[Record extracts Boundary: Start]

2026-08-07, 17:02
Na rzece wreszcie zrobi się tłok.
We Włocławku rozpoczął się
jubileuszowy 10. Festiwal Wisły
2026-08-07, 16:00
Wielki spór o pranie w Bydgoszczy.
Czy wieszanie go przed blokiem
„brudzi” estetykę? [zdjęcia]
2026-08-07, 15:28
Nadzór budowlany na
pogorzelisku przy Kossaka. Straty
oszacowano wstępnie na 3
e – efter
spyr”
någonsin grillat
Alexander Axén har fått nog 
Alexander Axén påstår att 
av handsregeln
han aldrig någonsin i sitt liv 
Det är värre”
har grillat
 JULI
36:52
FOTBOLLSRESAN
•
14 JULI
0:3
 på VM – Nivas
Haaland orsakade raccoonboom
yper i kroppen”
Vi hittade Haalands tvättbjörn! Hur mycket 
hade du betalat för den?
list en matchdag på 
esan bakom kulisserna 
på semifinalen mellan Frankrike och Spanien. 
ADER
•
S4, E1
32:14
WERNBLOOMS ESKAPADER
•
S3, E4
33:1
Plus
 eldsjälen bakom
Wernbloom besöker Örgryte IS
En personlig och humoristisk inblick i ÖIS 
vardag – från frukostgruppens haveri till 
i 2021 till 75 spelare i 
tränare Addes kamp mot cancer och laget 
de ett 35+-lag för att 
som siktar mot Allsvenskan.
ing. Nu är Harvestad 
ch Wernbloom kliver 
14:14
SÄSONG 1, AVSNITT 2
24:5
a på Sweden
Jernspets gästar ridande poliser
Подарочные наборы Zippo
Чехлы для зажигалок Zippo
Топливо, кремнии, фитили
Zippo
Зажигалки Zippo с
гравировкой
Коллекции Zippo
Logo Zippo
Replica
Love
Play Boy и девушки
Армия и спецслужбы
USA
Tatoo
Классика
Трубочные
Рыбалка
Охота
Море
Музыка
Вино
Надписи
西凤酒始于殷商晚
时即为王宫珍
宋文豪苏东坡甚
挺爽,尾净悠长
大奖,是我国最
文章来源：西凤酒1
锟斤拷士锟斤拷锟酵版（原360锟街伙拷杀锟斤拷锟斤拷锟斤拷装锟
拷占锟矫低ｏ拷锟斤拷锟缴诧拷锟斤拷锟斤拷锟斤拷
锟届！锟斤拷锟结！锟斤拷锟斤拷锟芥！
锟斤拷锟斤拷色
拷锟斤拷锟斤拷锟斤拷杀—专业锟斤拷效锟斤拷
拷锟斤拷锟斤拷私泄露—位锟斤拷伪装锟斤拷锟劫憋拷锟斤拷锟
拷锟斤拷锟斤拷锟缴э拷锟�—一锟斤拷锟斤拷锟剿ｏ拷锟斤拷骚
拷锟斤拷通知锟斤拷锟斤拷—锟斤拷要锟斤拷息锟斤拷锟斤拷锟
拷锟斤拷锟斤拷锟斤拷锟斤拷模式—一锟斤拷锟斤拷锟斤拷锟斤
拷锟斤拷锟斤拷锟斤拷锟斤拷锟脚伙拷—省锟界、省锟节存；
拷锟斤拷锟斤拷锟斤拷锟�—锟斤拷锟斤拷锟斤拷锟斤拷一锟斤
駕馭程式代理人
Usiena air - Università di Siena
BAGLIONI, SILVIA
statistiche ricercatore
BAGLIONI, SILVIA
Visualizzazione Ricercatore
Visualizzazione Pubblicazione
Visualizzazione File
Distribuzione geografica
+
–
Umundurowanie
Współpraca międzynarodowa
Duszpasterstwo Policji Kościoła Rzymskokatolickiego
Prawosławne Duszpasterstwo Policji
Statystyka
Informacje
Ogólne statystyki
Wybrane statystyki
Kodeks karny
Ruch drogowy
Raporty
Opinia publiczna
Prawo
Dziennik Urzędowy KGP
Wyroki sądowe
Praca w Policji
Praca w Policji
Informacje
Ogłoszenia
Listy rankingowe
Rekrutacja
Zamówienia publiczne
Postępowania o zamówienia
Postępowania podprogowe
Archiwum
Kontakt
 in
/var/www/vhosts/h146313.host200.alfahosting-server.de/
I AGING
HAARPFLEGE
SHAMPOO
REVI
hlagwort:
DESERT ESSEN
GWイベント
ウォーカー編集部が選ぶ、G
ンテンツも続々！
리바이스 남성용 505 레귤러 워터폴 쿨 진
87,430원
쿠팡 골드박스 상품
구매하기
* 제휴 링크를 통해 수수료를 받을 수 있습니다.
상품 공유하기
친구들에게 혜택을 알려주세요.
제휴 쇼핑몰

[Record extracts Boundary: End]

Task directions: Your answer must consist of every line in the listing that contains "Postępowania".

Worked solution:
Postępowania o zamówienia
Postępowania podprogowe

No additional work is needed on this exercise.